Mostly the doctors give in. She looks fine, and sometimes they just give her what she wants. Medication piles up, and up, and up.


She is the newest face of opioid addiction. She is your neighbor, your aunt, the woman who leads the bible study at church. She is your mom, your grandmother, your sister. 


When people argue that these addicts shouldn’t be given narcone over and over, when someone calls in to a radio show and states that they should just be left and let nature take its course, for them to be responsible for their actions, they are not thinking of their 82 year old father. How can a strong, respectable, intelligent person be addicted? Not their neighbor. 

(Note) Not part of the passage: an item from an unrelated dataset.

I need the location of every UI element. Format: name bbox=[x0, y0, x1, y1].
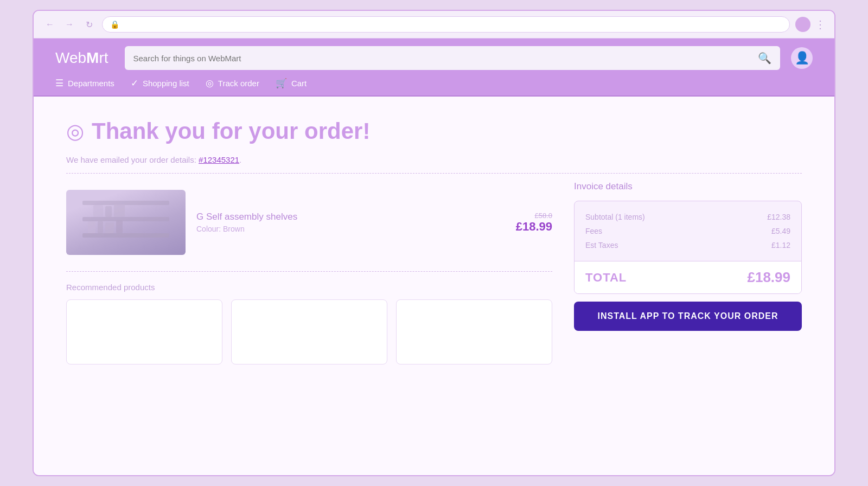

There are many conditions that elicit sympathy. If you are paralyzed, no one will say you should just be left to figure out things on your own. Cancer? Of course it should be treated. What about lung cancer that is caused by years and years of smoking, or a failing liver of someone who is an alcoholic? 

It’s easy to think that opioid addiction is limited to a certain population, or that it would never happen to you. That’s the problem with addiction though. It sneaks up on you when you least expect it. If a doctor prescribes it, it must be okay, we think. When your best friend takes a shot of whisky with her Xanax, it’s fine. I mean, she’s old enough to do what she wants, right? 


Opioid addiction doesn’t discriminate. Doctors may miss the signs of it. Family members could just accept this because they’ve tried to help but he is resistant. He’s stubborn, so really, what’s the point? 


All lives matter, and all lives deserve to be saved when there is a treatment available. Even it you might think they did it to themselves. Even if you assume that they are asking for it. 


Don’t think that because someone is of a particular social group, race, socioeconomic state, religion, or age opioid addiction cannot happen to someone you love, or even to you. 


And you don’t know who will be in that church who is overdosing and needs a treatment to save their life. Don’t think because it’s an elementary school in a good part of town that Narcan is not needed.